First, we use the configurations API to launch our 10 virtual machines each with a 360 GB volume. Next comes the most time consuming part, we call the initializations API to fill each one of these volumes with random data. By preloading the data, we ensure a number of things:
- The storage device has had to fully allocate all of the space for our volumes. This is especially important for software defined storage like Ceph, which is smart enough to know if data is being read from a block that has never been written. No data on disk means no disk read is needed and the response is immediate.
- The RAM cache has been overrun multiple times. Only 20% of what was written can possibly remain in cache.
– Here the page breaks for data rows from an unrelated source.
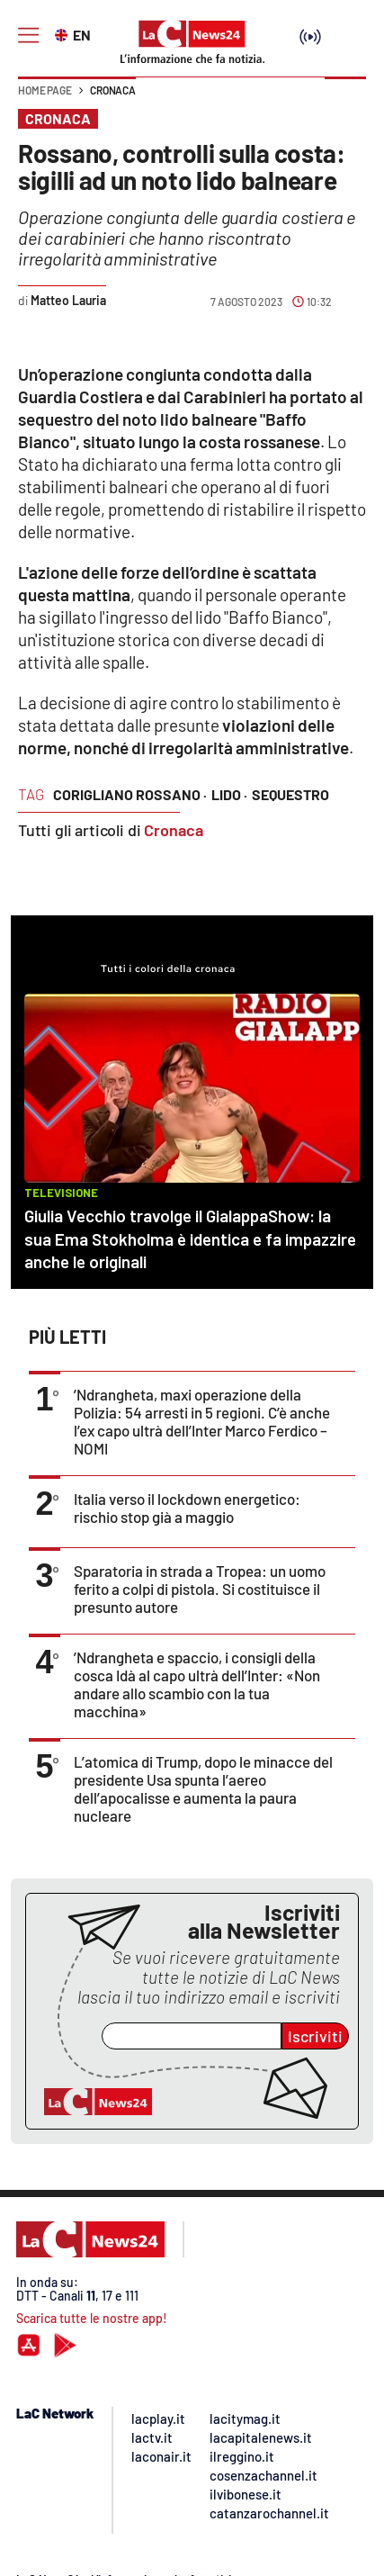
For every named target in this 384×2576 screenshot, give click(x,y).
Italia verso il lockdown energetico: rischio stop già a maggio (187, 1508)
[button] (345, 99)
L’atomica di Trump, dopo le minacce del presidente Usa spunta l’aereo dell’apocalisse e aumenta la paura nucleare (203, 1788)
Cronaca (113, 90)
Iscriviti (315, 2036)
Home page (45, 90)
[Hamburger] (28, 35)
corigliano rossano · (130, 794)
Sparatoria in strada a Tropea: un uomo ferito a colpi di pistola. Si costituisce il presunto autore (200, 1589)
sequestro (290, 794)
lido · (229, 794)
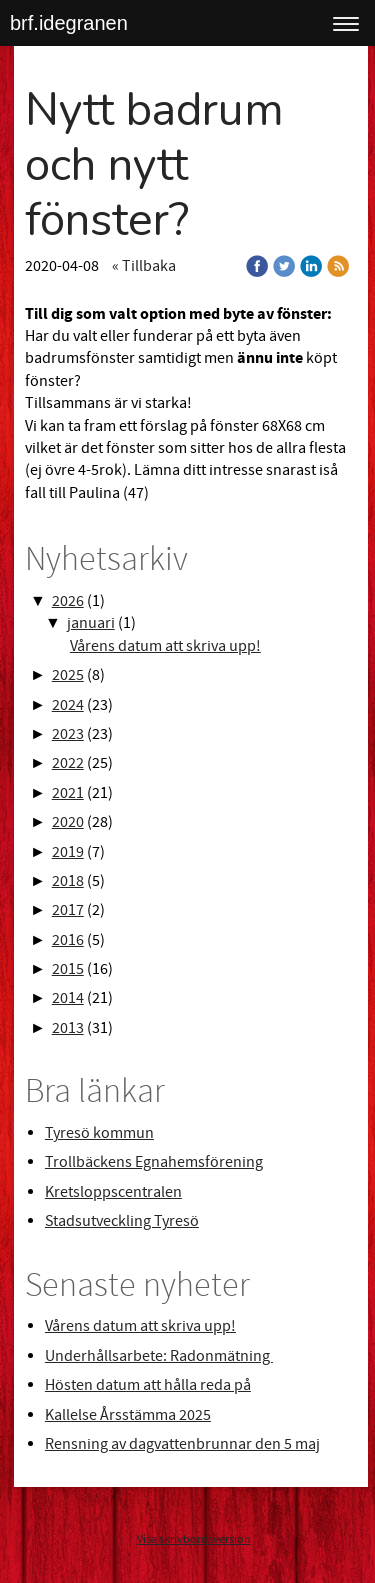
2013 (68, 1028)
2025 (68, 675)
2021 (68, 793)
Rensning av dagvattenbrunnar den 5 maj (182, 1444)
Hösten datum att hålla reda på (148, 1385)
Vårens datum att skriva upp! (165, 646)
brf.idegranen (69, 23)
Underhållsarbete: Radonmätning (159, 1356)
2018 (68, 881)
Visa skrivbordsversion (194, 1539)
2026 (68, 601)
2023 (68, 734)
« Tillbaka (144, 266)
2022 (68, 763)
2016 (68, 940)
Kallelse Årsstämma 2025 (128, 1415)
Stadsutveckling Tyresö (122, 1221)
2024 (68, 705)
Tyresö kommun (99, 1133)
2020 (68, 822)
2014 (68, 998)
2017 (68, 910)
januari (91, 623)
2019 (68, 852)
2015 (68, 969)
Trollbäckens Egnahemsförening (154, 1162)
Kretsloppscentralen (113, 1192)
This last part is important as we can now use StorPerf’s implementation of SNIA’s steady state algorithm to ensure our follow up tests execute as quickly as possible. Given the fact that 80% of the data in any given test results in a cache miss, we can run multiple tests in a row without having to re-initialize or invalidate the cache again in between test runs. We can also mix and match the types of workloads to be run in a single performance job submission.
Now we can submit a job to the jobs API to execute a 70%/30% mix of read/write, with a block size of 4k and an I/O queue depth of 6. This job will run until either the maximum time has expired, or until StorPerf detects steady state has been reached, at which point it will immediately complete and report the results of the measurements.
As a closing note, StorPerf does use FIO as its workload engine, so whatever workload parameters we would like to use with FIO can be passed directly through via StorPerf’s jobs API.